Offener Prozess – ein Dokumentationszentrum zum NSU-Komplex
Manchmal ist es gut zu sehen, dass sich Unternehmen – allem Unken zum Trotz – immer wieder und immer noch für eine politische Sache einsetzen. So aktuell der Software Hersteller Graphisoft, der sich mit anderen nicht scheute, einem dezidiert linken Projekt in Chemnitz auf dem (Planungs)Weg technische Unterstützung zukommen zu lassen.
Solches Handeln, hier konkret die kostenlose Zurverfügungstellung von Planungssoftware, ist nicht mehr selbstverständlich. Das zeigen viele ebenfalls international agierende Unternehmen mit ihrem Rückzug aus Programmen wie „Citizens, Equality, Rights and Values“ (CERV) aus Angst vor politisch motivierter wirtschaftlicher Sanktion. Weniger nachvollziehbar ist die Sorge der politischen Verwaltung, hier etwas falsch zu machen.
So ist das, was Graphisoft für gut (und natürlich auch medienwirksam) erachtet, für die Politik offenbar nicht schmückend genug: Als das NSU-Dokumentationszentrum in einem ehemaligen Möbelladen in Chemnitz feierlich eröffnete und viele Bürger der Stadt gekommen waren, fehlte Oberbürgermeister Sven Schulze (SPD), der befürchtete, ein NSU-Dokumentationszentrum könne dem Image der Stadt schaden; einer Stadt, in der die Schlussstrichpartei AfD rund 30 Prozent Wählerinnenstimmen hat. Es fehlte auch der Ministerpräsident des Landes, Michael Kretschmer (CDU), der sich entschuldigen ließ: Er musste zeitgleich eine Bundesstraße einweihen.

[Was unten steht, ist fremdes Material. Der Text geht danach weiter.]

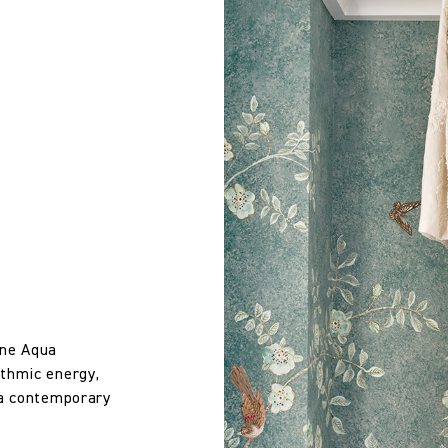
Use with schedule 3 interliner to pass UK Cigarette & Match (Dom
 wallpaper in other circumstances shall be accepted only at the so
iting within 7 days from the date of delivery. A 30% restocking fee wi
Treatment required to Pass UK Cigarette & Match (Domestic) or Cr
Compliance with US Cal 117 if the Reinforce Cal 117 Barrier Backin
Kit Kemp
100% Linen
134.0 cm
one Aqua
52.76 in
ythmic energy,
 a contemporary
510.0 gm/2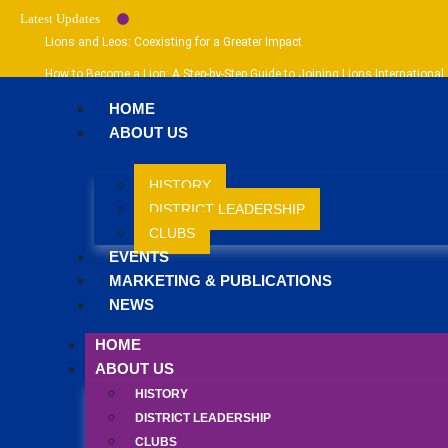
Latest Updates
Lions and Leos: Coexisting for a Greater Impact
How to Become a Lion: A Step-by-Step Guide to Joining Lions International
How to Become a Leo: Your Guide to Joining Leo Clubs International
HOME
ABOUT US
HISTORY
DISTRICT LEADERSHIP
CLUBS
EVENTS
MARKETING & PUBLICATIONS
NEWS
HOME
ABOUT US
HISTORY
DISTRICT LEADERSHIP
CLUBS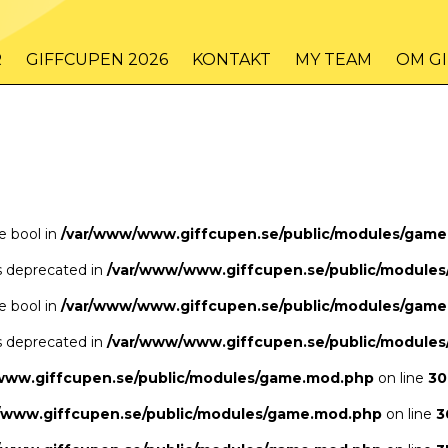
/www/www.giffcupen.se/public/game.php
48
on line
R
GIFFCUPEN 2026
KONTAKT
MY TEAM
OM G
/www/www.giffcupen.se/public/game.php
48
on line
pe bool in
/var/www/www.giffcupen.se/public/modules/gam
is deprecated in
/var/www/www.giffcupen.se/public/module
pe bool in
/var/www/www.giffcupen.se/public/modules/gam
is deprecated in
/var/www/www.giffcupen.se/public/module
www.giffcupen.se/public/modules/game.mod.php
on line
30
/www.giffcupen.se/public/modules/game.mod.php
on line
3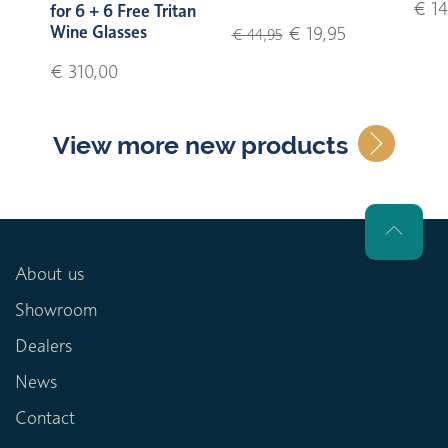
€ 14
for 6 + 6 Free Tritan
Wine Glasses
€ 19,95
€ 44,95
€ 310,00
View more new products
About us
Showroom
Dealers
News
Contact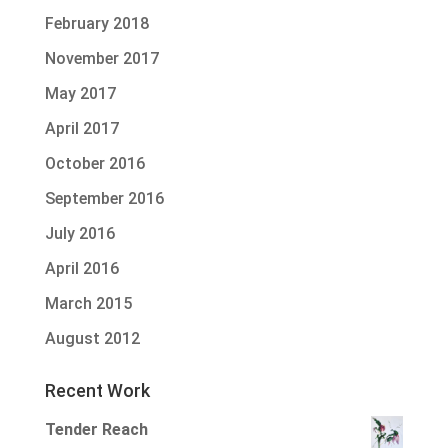
February 2018
November 2017
May 2017
April 2017
October 2016
September 2016
July 2016
April 2016
March 2015
August 2012
Recent Work
Tender Reach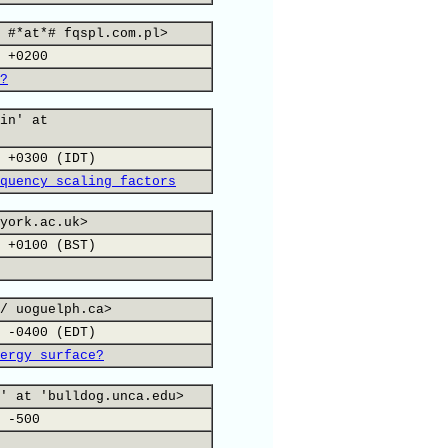
 #*at*# fqspl.com.pl>
 +0200
?
in' at
 +0300 (IDT)
quency scaling factors
york.ac.uk>
 +0100 (BST)
/ uoguelph.ca>
 -0400 (EDT)
ergy surface?
' at 'bulldog.unca.edu>
 -500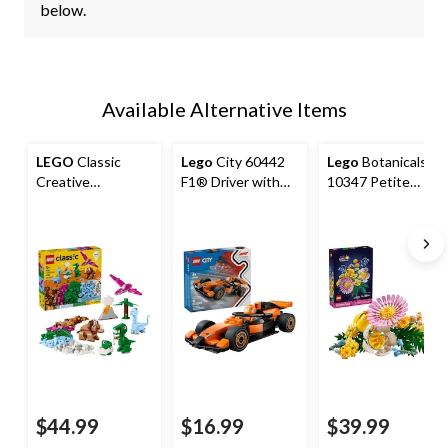
below.
Available Alternative Items
LEGO
Classic
Lego
City 60442
Lego
Botanicals
Creative
F1® Driver with
10347 Petite
Dinosaurs
McLaren Race Car,
Sunny Bouquet,
86-pc
373-pc
$44.99
$16.99
$39.99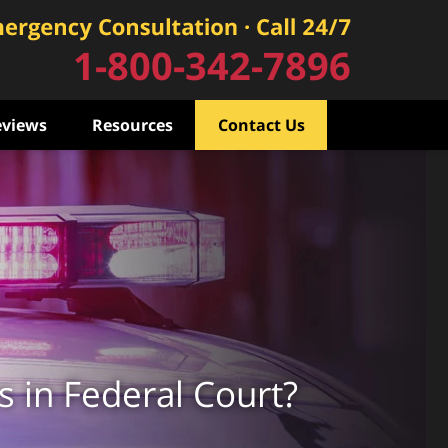
1-800-342-7896
eviews
Resources
Contact Us
s in Federal Court?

Doch warum nun ein Dokumentationszentrum zum NSU-Komplex in einer Stadt, in der aus dem Ausland zugereiste, geflüchtete oder vertriebene Menschen ängstlich auf den Straßen unterwegs sein müssen? Weil in Chemnitz der sich selbst so titulierende rechte „Untergrund“ eine längere Zeit Unterschlupf gefunden hatte und von hier aus seine Anschläge plante und teils auch ausführte. Zehn Menschen, neun von ihnen wegen ihrer Herkunft und eine junge Polizeibeamtin im Dienst, wurden vom „Untergrund“ zwischen 2000 und 2007 ermordet, viele weitere leiden bis heute an körperlichen und seelischen Verletzungen. Und: Noch immer ist, trotz zahlreicher Untersuchungsausschüsse, Gerichts- und Ermittlungsverfahren nicht klar, ob und wie der „Untergrund“ mit bundesrepublikanischen Ermittlungsbehörden zusammengearbeitet hat. Immer noch gibt es verschlossene Akten, geschwärzte Protokolle, Nebellandschaften dort, wo eigentlich und von Rechts wegen Ermittlungen unter grellstem Licht durchzuführen wären.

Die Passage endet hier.